Sunday, February 01, 2015

Rack'em up, knock'em down

"We live in a take-down culture. And it's not just about proving them wrong, you also have to have more fun than them." - Taylor Swift
Like her music or not, the kid makes a crucially valid point. It isn't enough for someone to succeed. Their every flaw, mistake, and even any awkward move must be picked apart, until their accomplishments pale in comparison to their missteps.

Is it any wonder so many people feel unworthy of their own breath?

I used to squirm ashamedly beneath the weight of the ugly words and the cold stares, and when it got to be too much I'd have to find some hiding place. I'd escape to a new neighborhood, a new town, or a new love. I'd drown in the distractions until the memories drifted to the surface to gasp for air, and then I'd float away again on my sailboat made of anchors.

It never got worse, because really, nothing is ever worse than the faded cries of lost little hearts. Oh, my heart, with the cracks that only got deeper by the day.

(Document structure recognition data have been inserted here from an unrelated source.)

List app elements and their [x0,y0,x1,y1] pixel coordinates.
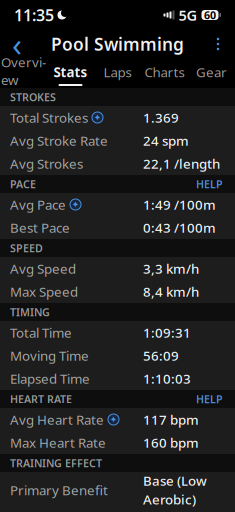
staticText: 1:10:03 [143,370,191,387]
button[interactable]: Stats [47,58,94,86]
button[interactable]: Avg Heart Rate [0,408,235,431]
staticText: ✦ [72,199,80,210]
staticText: 1.369 [143,109,179,126]
button[interactable]: Total Strokes [0,106,235,129]
button[interactable]: Avg Pace [0,193,235,216]
button[interactable]: Max Speed [0,280,235,303]
staticText: Moving Time [10,347,89,364]
button[interactable]: Avg Speed [0,257,235,280]
staticText: 117 bpm [143,411,199,428]
staticText: 8,4 km/h [143,283,199,300]
button[interactable]: Max Heart Rate [0,431,235,454]
staticText: 11:35 [14,4,54,26]
staticText: Base (Low [143,472,207,490]
staticText: 60 [204,8,216,22]
staticText: HELP [196,392,223,406]
staticText: SPEED [10,241,43,255]
staticText: HELP [196,177,223,191]
staticText: Avg Heart Rate [10,411,104,428]
staticText: ✦ [110,414,118,425]
staticText: HEART RATE [10,392,72,406]
staticText: Gear [196,63,227,81]
staticText: 5G [178,5,198,25]
staticText: Max Speed [10,283,78,300]
button[interactable]: HELP [194,174,225,194]
button[interactable]: Laps [94,58,141,86]
staticText: Total Strokes [10,109,88,126]
staticText: STROKES [10,90,56,104]
button[interactable]: More options [201,30,235,58]
staticText: TRAINING EFFECT [10,456,102,470]
button[interactable]: Elapsed Time [0,367,235,390]
button[interactable]: Total Time [0,321,235,344]
staticText: Overview [1,53,46,89]
staticText: Avg Strokes [10,155,83,172]
button[interactable]: Back [0,30,34,58]
staticText: Avg Speed [10,260,76,277]
staticText: Total Time [10,324,72,341]
staticText: Laps [104,63,132,81]
staticText: 56:09 [143,347,179,364]
button[interactable]: Primary Benefit [0,472,235,508]
staticText: 1:49 /100m [143,196,216,213]
staticText: Elapsed Time [10,370,90,387]
staticText: Best Pace [10,219,70,236]
button[interactable]: Charts [141,58,188,86]
button[interactable]: Moving Time [0,344,235,367]
staticText: Charts [144,63,184,81]
staticText: Max Heart Rate [10,434,106,451]
staticText: 22,1 /length [143,155,220,172]
staticText: TIMING [10,305,50,319]
staticText: PACE [10,177,36,191]
staticText: 0:43 /100m [143,219,216,236]
button[interactable]: HELP [194,389,225,409]
staticText: Aerobic) [143,490,196,508]
staticText: Avg Stroke Rate [10,132,108,149]
staticText: 160 bpm [143,434,199,451]
button[interactable]: Gear [188,58,235,86]
staticText: 3,3 km/h [143,260,199,277]
staticText: Avg Pace [10,196,66,213]
button[interactable]: Avg Strokes [0,152,235,175]
button[interactable]: Best Pace [0,216,235,239]
staticText: Pool Swimming [51,32,184,56]
staticText: ‹ [12,23,22,65]
staticText: 1:09:31 [143,324,191,341]
button[interactable]: Avg Stroke Rate [0,129,235,152]
staticText: ✦ [94,112,102,123]
staticText: Stats [54,63,88,81]
staticText: Primary Benefit [10,481,108,499]
button[interactable]: Overview [0,58,47,86]
staticText: 24 spm [143,132,189,149]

The nights I would allow the crevices to rip another chunk of my soul from my chest, lying on the floor in a pile of agony, begging and pleading to a God I didn't believe could possibly believe in me anymore. And then the tears would dry, but the soul never truly healed. Lungs can't breathe oxygen from a vacuum, and dead things can't be healed.

I didn't want to heal.

I wanted to be shredded to ribbons by white-hot knives, feeling every millisecond of the searing pain, just as I'd heard in that trembling, small voice on the phone. I wanted the pain to swallow me whole, and to never feel the breath of hope whispering in my ear. I didn't deserve it. I deserved the empty, cavernous void I'd built myself.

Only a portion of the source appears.